### Task to complete
The material below holds a span beginning at the line with "Music, Games, Books & Sports" and ending at the line with "Towing is carried". Quote that span exactly, both ends included, and only that span.

### Records supplied
-*-*-

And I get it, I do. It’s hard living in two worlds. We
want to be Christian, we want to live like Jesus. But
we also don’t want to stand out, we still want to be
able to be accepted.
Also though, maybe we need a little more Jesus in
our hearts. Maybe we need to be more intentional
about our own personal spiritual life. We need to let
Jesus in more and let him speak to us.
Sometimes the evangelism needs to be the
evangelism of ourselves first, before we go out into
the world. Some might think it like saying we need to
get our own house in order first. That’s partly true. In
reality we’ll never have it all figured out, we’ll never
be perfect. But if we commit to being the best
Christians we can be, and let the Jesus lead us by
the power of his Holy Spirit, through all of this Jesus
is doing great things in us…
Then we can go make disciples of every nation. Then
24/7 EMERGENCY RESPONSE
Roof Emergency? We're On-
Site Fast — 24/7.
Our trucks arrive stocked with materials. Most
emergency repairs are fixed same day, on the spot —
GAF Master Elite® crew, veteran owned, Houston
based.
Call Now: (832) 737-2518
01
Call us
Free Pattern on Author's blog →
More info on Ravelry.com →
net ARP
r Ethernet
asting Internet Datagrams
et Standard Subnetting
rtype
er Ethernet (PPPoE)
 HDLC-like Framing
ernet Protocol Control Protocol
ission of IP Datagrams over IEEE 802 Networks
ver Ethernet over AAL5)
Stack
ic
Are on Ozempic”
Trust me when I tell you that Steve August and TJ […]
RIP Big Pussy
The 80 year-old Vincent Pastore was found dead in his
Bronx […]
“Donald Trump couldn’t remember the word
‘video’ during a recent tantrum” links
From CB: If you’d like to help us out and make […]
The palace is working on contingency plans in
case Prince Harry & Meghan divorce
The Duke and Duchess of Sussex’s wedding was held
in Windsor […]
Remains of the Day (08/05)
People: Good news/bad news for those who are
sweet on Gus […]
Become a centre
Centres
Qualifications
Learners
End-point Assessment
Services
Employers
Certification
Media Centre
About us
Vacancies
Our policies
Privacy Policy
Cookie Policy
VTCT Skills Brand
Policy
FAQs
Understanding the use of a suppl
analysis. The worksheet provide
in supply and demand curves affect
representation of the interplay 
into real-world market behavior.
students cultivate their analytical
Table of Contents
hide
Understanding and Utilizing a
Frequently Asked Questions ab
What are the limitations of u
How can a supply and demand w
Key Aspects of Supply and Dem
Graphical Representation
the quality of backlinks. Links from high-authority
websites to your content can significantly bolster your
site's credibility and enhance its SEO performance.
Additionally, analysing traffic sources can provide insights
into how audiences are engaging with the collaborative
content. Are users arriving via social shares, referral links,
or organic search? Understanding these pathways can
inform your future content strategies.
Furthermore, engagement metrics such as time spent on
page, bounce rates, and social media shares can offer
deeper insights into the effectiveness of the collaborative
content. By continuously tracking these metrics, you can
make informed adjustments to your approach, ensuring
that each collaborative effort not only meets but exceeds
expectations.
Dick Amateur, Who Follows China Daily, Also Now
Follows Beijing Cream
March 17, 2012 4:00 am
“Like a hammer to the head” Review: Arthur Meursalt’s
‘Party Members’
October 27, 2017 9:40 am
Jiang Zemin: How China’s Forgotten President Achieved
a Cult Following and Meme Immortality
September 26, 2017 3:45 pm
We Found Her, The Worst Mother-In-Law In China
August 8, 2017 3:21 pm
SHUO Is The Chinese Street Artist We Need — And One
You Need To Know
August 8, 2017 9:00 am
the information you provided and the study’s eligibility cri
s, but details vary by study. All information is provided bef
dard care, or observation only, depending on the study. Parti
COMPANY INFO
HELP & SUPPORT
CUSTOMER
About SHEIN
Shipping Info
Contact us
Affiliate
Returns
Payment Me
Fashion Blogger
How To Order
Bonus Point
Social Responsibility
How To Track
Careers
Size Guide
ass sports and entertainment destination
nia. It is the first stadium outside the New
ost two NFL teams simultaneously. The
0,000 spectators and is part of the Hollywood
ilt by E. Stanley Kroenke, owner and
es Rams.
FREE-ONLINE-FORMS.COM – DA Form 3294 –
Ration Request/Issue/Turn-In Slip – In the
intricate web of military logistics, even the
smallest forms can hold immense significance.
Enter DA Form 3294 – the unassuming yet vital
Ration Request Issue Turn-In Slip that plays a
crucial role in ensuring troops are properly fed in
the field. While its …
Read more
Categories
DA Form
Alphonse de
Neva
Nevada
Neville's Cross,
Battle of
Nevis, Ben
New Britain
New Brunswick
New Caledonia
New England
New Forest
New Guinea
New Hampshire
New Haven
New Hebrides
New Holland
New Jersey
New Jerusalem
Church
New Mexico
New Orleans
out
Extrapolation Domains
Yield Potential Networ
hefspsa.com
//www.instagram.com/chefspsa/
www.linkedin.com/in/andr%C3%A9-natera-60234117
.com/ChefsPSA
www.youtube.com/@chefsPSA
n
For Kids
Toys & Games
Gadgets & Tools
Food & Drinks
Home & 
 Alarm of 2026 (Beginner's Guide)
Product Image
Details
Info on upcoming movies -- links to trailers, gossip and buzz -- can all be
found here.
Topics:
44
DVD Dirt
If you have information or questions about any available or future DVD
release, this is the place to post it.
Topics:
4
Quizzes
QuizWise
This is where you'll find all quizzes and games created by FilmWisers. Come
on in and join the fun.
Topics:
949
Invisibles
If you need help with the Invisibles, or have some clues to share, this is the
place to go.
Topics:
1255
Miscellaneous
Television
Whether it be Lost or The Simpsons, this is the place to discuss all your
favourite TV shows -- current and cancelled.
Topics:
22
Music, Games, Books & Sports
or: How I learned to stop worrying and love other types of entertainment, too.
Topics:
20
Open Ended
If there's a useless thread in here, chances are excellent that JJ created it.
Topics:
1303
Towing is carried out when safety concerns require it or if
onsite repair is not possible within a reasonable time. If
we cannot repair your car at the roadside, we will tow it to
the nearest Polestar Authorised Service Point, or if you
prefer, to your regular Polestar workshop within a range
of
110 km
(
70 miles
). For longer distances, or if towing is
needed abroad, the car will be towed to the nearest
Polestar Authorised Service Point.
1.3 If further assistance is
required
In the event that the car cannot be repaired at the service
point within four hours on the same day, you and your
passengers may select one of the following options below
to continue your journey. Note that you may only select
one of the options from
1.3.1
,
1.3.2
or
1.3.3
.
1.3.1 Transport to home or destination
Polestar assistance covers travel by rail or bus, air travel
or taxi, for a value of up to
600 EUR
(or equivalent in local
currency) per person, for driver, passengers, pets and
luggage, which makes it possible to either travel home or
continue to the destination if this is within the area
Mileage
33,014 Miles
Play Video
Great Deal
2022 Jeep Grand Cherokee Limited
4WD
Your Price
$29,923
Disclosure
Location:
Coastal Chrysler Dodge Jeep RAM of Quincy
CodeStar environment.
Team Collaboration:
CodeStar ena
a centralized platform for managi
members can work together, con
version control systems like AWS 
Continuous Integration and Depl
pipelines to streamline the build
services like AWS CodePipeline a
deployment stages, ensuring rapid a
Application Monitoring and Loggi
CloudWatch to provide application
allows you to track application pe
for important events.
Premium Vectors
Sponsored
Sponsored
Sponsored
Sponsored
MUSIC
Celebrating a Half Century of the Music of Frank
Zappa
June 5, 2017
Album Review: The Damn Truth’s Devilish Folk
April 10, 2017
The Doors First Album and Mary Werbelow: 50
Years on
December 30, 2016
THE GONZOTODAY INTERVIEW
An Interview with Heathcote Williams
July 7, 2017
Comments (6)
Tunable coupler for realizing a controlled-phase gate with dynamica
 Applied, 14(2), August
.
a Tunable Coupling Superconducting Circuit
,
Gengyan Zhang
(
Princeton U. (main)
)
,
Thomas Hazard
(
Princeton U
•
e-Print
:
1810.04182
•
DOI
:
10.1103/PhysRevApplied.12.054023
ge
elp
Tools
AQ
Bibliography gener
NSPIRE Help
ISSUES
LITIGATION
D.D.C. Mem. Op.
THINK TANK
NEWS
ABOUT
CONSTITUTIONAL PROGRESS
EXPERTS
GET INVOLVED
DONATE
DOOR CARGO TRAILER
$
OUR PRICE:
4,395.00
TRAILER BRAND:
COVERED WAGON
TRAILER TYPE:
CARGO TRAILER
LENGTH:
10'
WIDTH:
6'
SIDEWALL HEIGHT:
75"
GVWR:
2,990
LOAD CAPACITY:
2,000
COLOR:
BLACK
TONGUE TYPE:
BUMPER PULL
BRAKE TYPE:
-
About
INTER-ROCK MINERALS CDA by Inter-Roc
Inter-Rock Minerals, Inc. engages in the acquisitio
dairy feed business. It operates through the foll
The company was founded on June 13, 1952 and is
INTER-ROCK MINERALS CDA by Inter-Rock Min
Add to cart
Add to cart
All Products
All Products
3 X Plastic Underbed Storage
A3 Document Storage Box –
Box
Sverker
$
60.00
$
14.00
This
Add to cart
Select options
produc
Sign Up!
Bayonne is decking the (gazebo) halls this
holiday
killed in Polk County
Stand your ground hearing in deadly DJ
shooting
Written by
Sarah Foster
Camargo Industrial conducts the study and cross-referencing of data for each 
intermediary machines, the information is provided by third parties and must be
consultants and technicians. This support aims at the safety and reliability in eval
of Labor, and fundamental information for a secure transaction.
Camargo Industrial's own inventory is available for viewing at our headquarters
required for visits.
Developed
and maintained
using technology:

-*-*-

### Output for this exercise
Music, Games, Books & Sports
or: How I learned to stop worrying and love other types of entertainment, too.
Topics:
20
Open Ended
If there's a useless thread in here, chances are excellent that JJ created it.
Topics:
1303
Towing is carried out when safety concerns require it or if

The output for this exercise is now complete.